Still, Friday’s figure fell below analysts’ estimate of 16.1 trillion wins, according to Refinitiv SmartEstimate.
Samsung shares rose more than 1% in early trading, but eventually pared some of those gains to trade 0.42% higher.
Consolidated sales for the quarter likely rose to a record high of ₹73 trillion — 9% from a year ago.
The South Korean tech giant didn’t break down how each business unit fared, including its main profit-making semiconductor business.
But operations of the world’s largest smartphone and chipmaker have been hit by global chip shortages and the coronavirus pandemic. closed some of its factories around the world.
“Both revenue and operating profit [are] SK Kim, Executive Director and Senior Analyst, Daiwa Capital Markets, said, “Our estimates are lower than the market estimates.”
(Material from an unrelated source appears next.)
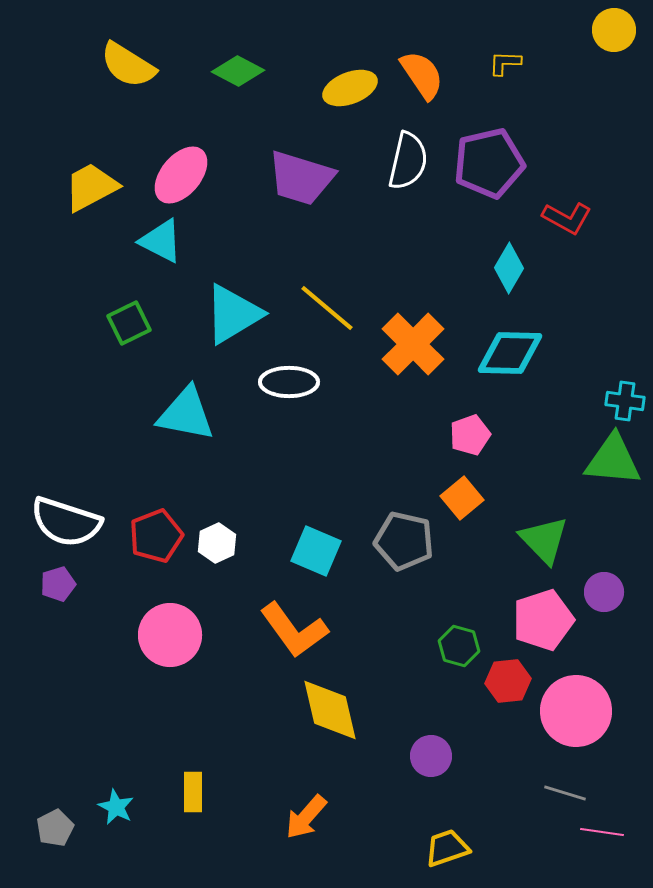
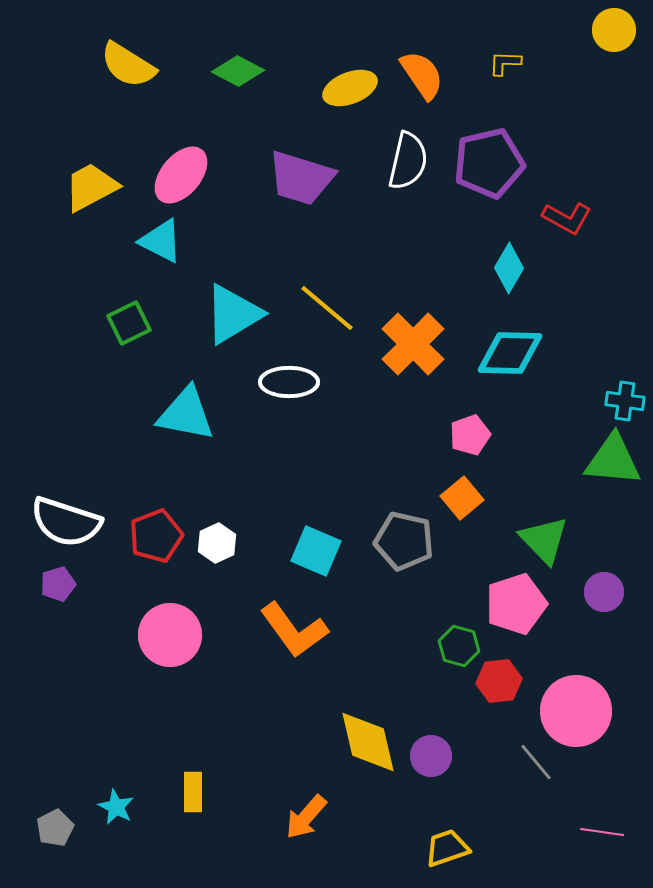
pink pentagon at (543, 620): moved 27 px left, 16 px up
red hexagon at (508, 681): moved 9 px left
yellow diamond at (330, 710): moved 38 px right, 32 px down
gray line at (565, 793): moved 29 px left, 31 px up; rotated 33 degrees clockwise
Samsung was partially affected by semiconductor shortages, particularly in its smartphone business, and faced some logistics problems for its consumer electronics unit, Kim said Friday on Businesshala’s “Squawk Box Asia.” But rising semiconductor prices is likely to have a positive impact on Samsung’s parts business.
Daiwa has a price target of 110,000 Won (about $92) per share for Samsung, up more than 53% from Thursday’s close, as it expects higher semiconductor prices to boost the tech company’s earnings.
Chip shortages have begun to plague the smartphone industry, where the likes of Samsung and Apple had hitherto been shielded from decline by stockpiling critical components such as memory chips.
At the end of last month, Counterpoint Research lowers its smartphone shipment forecasts For the second half of 2021, it said some smartphone makers are struggling to get all the components ordered to make the smartphone.
Full results for the September quarter are due later this month.
Samsung shares are down more than 11% year-over-year.